Agen Terpercaya  
 
 
 
Pasang iklan, hanya lewat Contact Us.
Waspada penipuan iklan. Klik di sini untuk melihat daftar penipu.

CERBUNG Sandra

Status
Please reply by conversation.
Bimabet
Terimakasih atas sambutan suhu-suhu semua. Walaupun ane tak mampu membalas satu per satua komentarnya, ane selalu monitor tanggapan teman-teman. Perlu ane tekankan, tak banyak sex scene di cerita ini, tapi semoga masih tetap bisa dikategorikan sebagai cerita panasss. Dilanjut. Hari ini mega update, sampai dengan minggu depan. Semoga cukup memuaskan suhu-suhu semua.

****
A DANCE WITHOUT MUSIC

Aku sudah menduga bahwa reorganisasi itu bakal menuai protes keras, bahkan dari partnerku sendiri.

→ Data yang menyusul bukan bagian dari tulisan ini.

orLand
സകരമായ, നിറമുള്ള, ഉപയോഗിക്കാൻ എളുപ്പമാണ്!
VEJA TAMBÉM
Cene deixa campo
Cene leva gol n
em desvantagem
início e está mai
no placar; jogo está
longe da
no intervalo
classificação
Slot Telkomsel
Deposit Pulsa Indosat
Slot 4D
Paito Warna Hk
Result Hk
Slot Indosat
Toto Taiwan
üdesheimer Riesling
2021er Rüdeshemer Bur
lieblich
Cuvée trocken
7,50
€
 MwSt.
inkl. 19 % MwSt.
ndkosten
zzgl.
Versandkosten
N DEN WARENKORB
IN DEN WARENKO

Kami bertiga, aku, Amin dan Jeff, serta Mitha, direktur HR and compliance mengadakan meeting tertutup pagi itu di ruanganku. Aku menyajikan presentasi yang aku buat minggu lalu bersama dengan Sandra (secara rahasia, tentunya). Kubeberkan semua angka yang sudah kuolah, dan bukti-bukti meyakinkan bahwa ada maling atawa calon maling di kantor kami.

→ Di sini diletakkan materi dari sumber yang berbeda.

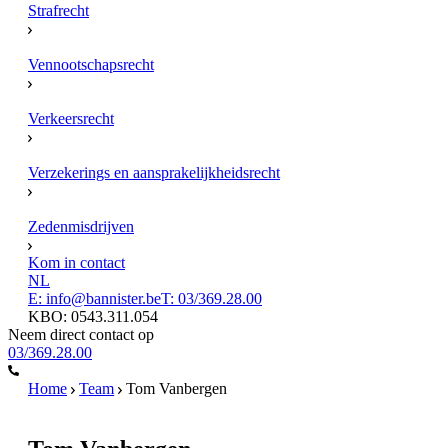
Strafrecht
Vennootschapsrecht
Verkeersrecht
Verzekerings en aansprakelijkheidsrecht
Zedenmisdrijven
Kom in contact
NL
E: info@bannister.be
T: 03/369.28.00
KBO: 0543.311.054
Neem direct contact op
03/369.28.00
Home
Team
Tom Vanbergen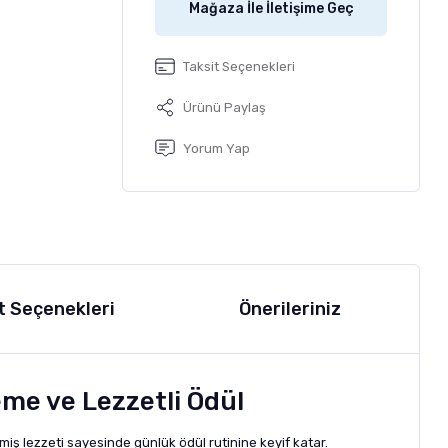
Mağaza İle İletişime Geç
Taksit Seçenekleri
Ürünü Paylaş
Yorum Yap
t Seçenekleri
Önerileriniz
me ve Lezzetli Ödül
miş lezzeti sayesinde günlük ödül rutinine keyif katar.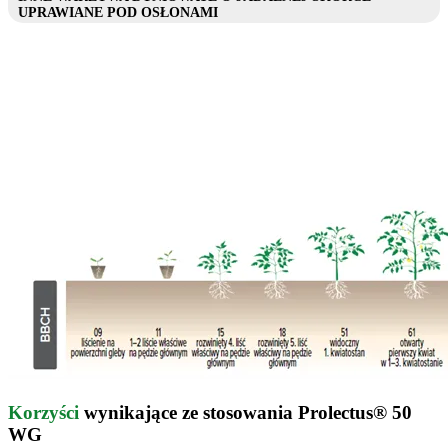
UPRAWIANE POD OSŁONAMI
Korzyści
wynikające ze stosowania Prolectus® 50
WG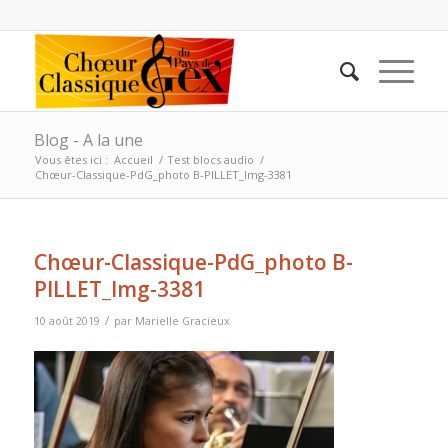
Blog - A la une
Vous êtes ici :
Accueil
/
Test blocs audio
/
Chœur-Classique-PdG_photo B-PILLET_Img-3381
Chœur-Classique-PdG_photo B-
PILLET_Img-3381
/
10 août 2019
par
Marielle Gracieux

Amin adalah salah satu dari tiga partner pendiri termasuk aku. Daniel, Hero, Chandra adalah bawahan dia. Tentu saja Amin punya salah di sini karena membiarkan ketiga cecunguk itu bisa leluasa, tapi harus kuakui bahwa Amin sangat berjasa membawa banyak akun pada saat berdirinya perusahaan kami, pun hingga sekarang. Dia juga teman akrabku sejak kami berdua begitu lulus dari Columbia dan bekerja di Piper Jaffray. Dia sendiri jarang ngantor, dan pada akhirnya terlalu mempercayai ketiga orang ini untuk menjalankan day-to-day operation.

"Min, lo ga tau anak-anak ini ngapain aja selama ini?" tanya Jeff sambil mengerutkan dahinya dan membaca kembali report itu.

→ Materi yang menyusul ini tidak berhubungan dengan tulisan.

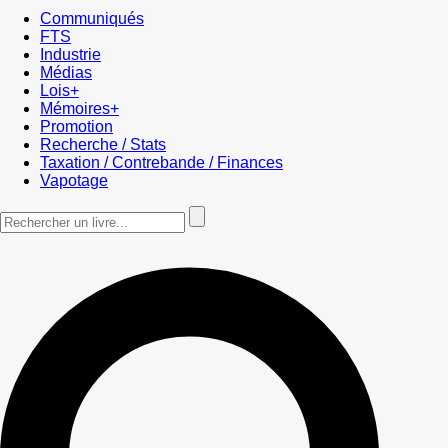
Communiqués
FTS
Industrie
Médias
Lois+
Mémoires+
Promotion
Recherche / Stats
Taxation / Contrebande / Finances
Vapotage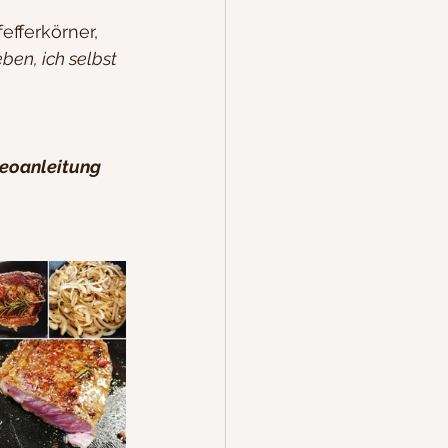
efferkörner, 
en, ich selbst 
deoanleitung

Amin cuma mengangkat bahunya. Terlihat bahwa Jeff mulai tidak nyaman.

"yang gue tahu, mereka manajer-manajer gue yang paling ok," katanya santai.

"Ini fatal Min, ga bisa ditoleransi. Were you involved in this shit?"

Jeff melempar tumpukan kertas itu ke meja. Aku hanya diam saja karena aku tahu aku sudah di ambang emosi melihat santainya Amin. Amin diam saja tak menjawab, tapi wajahnya merah padam. Aku dan Jeff merasa bahwa itu hanyalah pertanyaan retorik, pertanyaan yang tak perlu dijawab.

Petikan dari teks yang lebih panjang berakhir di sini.